Plants as the climate saviors? That's right! Greening on our roofs and facades definitely helps our climate. It binds CO2 and particulate matter, increases the humidity, and contributes to lowering the temperature during hot summers. Less hot air means less air movement, less whirled up dust and dirt... in short, higher quality of life! Climbing plants, particularly those with full-face greening, are so important, especially for the micro-climate.
Climbing plants absorb CO2 and form carbohydrates, i.e. sugar (leaf fibers) and wood pulp. This aspect is interesting, but ultimately it is only a small amount that comes through with the autumn leaves, the thick growth of trees, and possibly the fruit. It is only the dry mass that is measured in kilograms; that is per house wall, per year then about 2-3 car tank fillings worth of CO2 that have been 'captured' by the plants from the air, unfortunately not more ...
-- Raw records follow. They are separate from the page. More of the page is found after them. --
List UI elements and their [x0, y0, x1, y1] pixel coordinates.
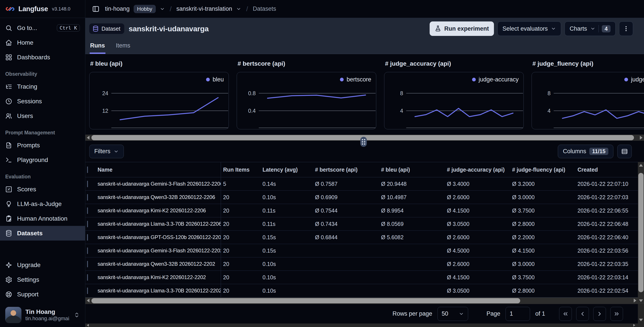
select-evaluators-button[interactable]: Select evaluators	[498, 22, 561, 36]
chart-3: # judge_accuracy (api)84judge-accuracy	[384, 59, 524, 135]
avatar[interactable]	[5, 307, 22, 323]
table-row[interactable]: sanskrit-vi-udanavarga Qwen3-32B 2026012…	[85, 191, 644, 204]
more-actions-button[interactable]	[619, 22, 633, 36]
cell-select	[85, 274, 96, 281]
charts-horizontal-scrollbar[interactable]	[85, 135, 644, 141]
tab-items[interactable]: Items	[116, 42, 131, 54]
table-row[interactable]: sanskrit-vi-udanavarga Qwen3-32B 2026012…	[85, 257, 644, 271]
nav-section-label: Observability	[0, 65, 85, 79]
chevron-left-icon	[579, 310, 586, 317]
charts-toggle-button[interactable]: Charts 4	[564, 22, 616, 36]
scroll-left-arrow[interactable]	[85, 135, 91, 141]
table-row[interactable]: sanskrit-vi-udanavarga Llama-3.3-70B 202…	[85, 284, 644, 297]
scrollbar-thumb[interactable]	[638, 173, 644, 292]
scroll-right-arrow[interactable]	[632, 297, 638, 303]
row-checkbox[interactable]	[87, 288, 88, 294]
scroll-down-arrow[interactable]	[638, 298, 644, 303]
search-icon	[5, 25, 12, 32]
sidebar-item-llm-as-a-judge[interactable]: LLM-as-a-Judge	[0, 197, 85, 211]
table-vertical-scrollbar[interactable]	[638, 162, 644, 304]
sidebar-toggle-button[interactable]	[90, 4, 101, 14]
sidebar-item-label: Human Annotation	[17, 215, 68, 222]
table-row[interactable]: sanskrit-vi-udanavarga Llama-3.3-70B 202…	[85, 217, 644, 231]
chevron-down-icon[interactable]	[160, 6, 165, 12]
panel-left-icon	[92, 5, 100, 13]
page-title: sanskrit-vi-udanavarga	[128, 25, 209, 33]
sidebar-item-sessions[interactable]: Sessions	[0, 94, 85, 109]
tab-bar: Runs Items	[85, 42, 135, 54]
sidebar-item-label: Home	[17, 39, 34, 46]
sidebar-item-tracing[interactable]: Tracing	[0, 79, 85, 94]
panel-resize-handle[interactable]	[360, 137, 367, 147]
sidebar-item-upgrade[interactable]: Upgrade	[0, 258, 85, 272]
sidebar-item-playground[interactable]: Playground	[0, 153, 85, 167]
row-checkbox[interactable]	[87, 274, 88, 281]
user-menu[interactable]: Tin Hoang tin.hoang.ai@gmai...	[0, 304, 85, 327]
run-experiment-button[interactable]: Run experiment	[430, 22, 494, 36]
row-checkbox[interactable]	[87, 261, 88, 267]
sidebar-item-dashboards[interactable]: Dashboards	[0, 50, 85, 65]
page-of-label: of 1	[535, 310, 545, 317]
last-page-button[interactable]	[610, 307, 623, 321]
sidebar-item-human-annotation[interactable]: Human Annotation	[0, 211, 85, 226]
sidebar-item-prompts[interactable]: Prompts	[0, 138, 85, 153]
sidebar-item-scores[interactable]: Scores	[0, 182, 85, 197]
page-header: Dataset sanskrit-vi-udanavarga Run exper…	[85, 18, 644, 54]
sidebar-item-label: Users	[17, 113, 33, 120]
sidebar-item-settings[interactable]: Settings	[0, 272, 85, 287]
row-checkbox[interactable]	[87, 207, 88, 214]
select-all-checkbox[interactable]	[87, 167, 88, 173]
sidebar-item-label: Support	[17, 291, 38, 298]
filters-button[interactable]: Filters	[89, 145, 124, 158]
row-checkbox[interactable]	[87, 181, 88, 187]
sidebar-item-go-to[interactable]: Go to...Ctrl K	[0, 21, 85, 35]
database-icon	[5, 230, 12, 237]
page-number-input[interactable]	[506, 307, 530, 321]
breadcrumb-project[interactable]: sanskrit-vi-translation	[176, 6, 232, 12]
sidebar-item-home[interactable]: Home	[0, 35, 85, 50]
table-row[interactable]: sanskrit-vi-udanavarga Gemini-3-Flash 20…	[85, 244, 644, 257]
scroll-left-arrow[interactable]	[85, 297, 91, 303]
breadcrumb-org[interactable]: tin-hoang	[105, 6, 130, 12]
column-header-judge_accuracy: # judge-accuracy (api)	[445, 167, 510, 173]
table-row[interactable]: sanskrit-vi-udanavarga Gemini-3-Flash 20…	[85, 177, 644, 191]
breadcrumb-section[interactable]: Datasets	[253, 6, 276, 12]
table-horizontal-scrollbar[interactable]	[85, 297, 644, 304]
cell-latency: 0.10s	[260, 288, 313, 294]
page-vertical-scrollbar[interactable]	[638, 304, 644, 323]
table-row[interactable]: sanskrit-vi-udanavarga GPT-OSS-120b 2026…	[85, 231, 644, 244]
cell-bleu: Ø 8.9954	[379, 207, 445, 214]
cell-run_items: 20	[221, 247, 260, 254]
nav-section-label: Prompt Management	[0, 123, 85, 138]
prev-page-button[interactable]	[576, 307, 589, 321]
next-page-button[interactable]	[593, 307, 606, 321]
scroll-left-arrow[interactable]	[85, 323, 90, 327]
row-height-button[interactable]	[617, 145, 632, 158]
scrollbar-thumb[interactable]	[92, 298, 520, 303]
sidebar-item-datasets[interactable]: Datasets	[0, 226, 85, 240]
row-checkbox[interactable]	[87, 247, 88, 254]
cell-select	[85, 181, 96, 187]
cell-latency: 0.10s	[260, 261, 313, 267]
legend-dot	[340, 78, 344, 81]
page-horizontal-scrollbar[interactable]	[85, 323, 644, 327]
sidebar-item-users[interactable]: Users	[0, 109, 85, 123]
flask-icon	[435, 25, 441, 32]
legend-label: judge-accuracy	[478, 76, 519, 83]
row-checkbox[interactable]	[87, 221, 88, 227]
scroll-up-arrow[interactable]	[638, 162, 644, 168]
scroll-right-arrow[interactable]	[638, 135, 644, 141]
tab-runs[interactable]: Runs	[90, 42, 106, 54]
table-row[interactable]: sanskrit-vi-udanavarga Kimi-K2 20260122-…	[85, 204, 644, 217]
sidebar-item-support[interactable]: Support	[0, 287, 85, 302]
first-page-button[interactable]	[559, 307, 572, 321]
chevron-down-icon[interactable]	[236, 6, 241, 12]
row-checkbox[interactable]	[87, 234, 88, 240]
row-checkbox[interactable]	[87, 194, 88, 200]
cell-created: 2026-01-22 22:07:10	[575, 181, 638, 187]
cell-latency: 0.10s	[260, 194, 313, 200]
columns-button[interactable]: Columns 11/15	[558, 145, 614, 158]
scroll-right-arrow[interactable]	[632, 323, 636, 327]
table-row[interactable]: sanskrit-vi-udanavarga Kimi-K2 20260122-…	[85, 271, 644, 284]
rows-per-page-select[interactable]: 50	[438, 307, 468, 321]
A chemical by-product of the decomposition of CO2 and the binding of carbon (C) is the release of oxygen (O2), which spreads into the ambient air through the stomata on the undersides of the leaves into the ambient air.
When sunlight hits the dark green leaves, it is partly transformed into heat, like a collector does for a water heater. However, the chemical processes of binding the CO2 need consistently low temperatures; therefore, the heat must be dissipated. This happens through the evaporation of water on the leaf surfaces into the ambient air. The evaporated water then increases the humidity, and the water sucked up by the roots, in turn, contributes to building moisture removal and drying.
Green facades will "eat" unwanted heat in the summer and provide you with air and wall cooling benefits. How is this possible? On the one hand, it is the previously described evaporation process which consumes the (heat-) energy; on the other hand, it is the chemical processes around the carbon. The heat created during combustion of carbon to carbon dioxide is needed more or less again when captured and consumed, if the carbon is again involved in photosynthesis... So the surrounding air cools and falls down, similar to a forest with the palpable coolness one feels. But what is even more important is that the emergence of strongly heated air is slowed down and air velocities in the ground reduced. There will be less dust whirled up, which will then limit smog formation. This topic is now even the content of scientific study!
Leaves in the garden facade also absorb dust, especially most toxic particulate matter. Once "captured," these extremely small nano-particles are hardly dangerous and are then washed away with the next rain or composted during autumnal leaf-fall.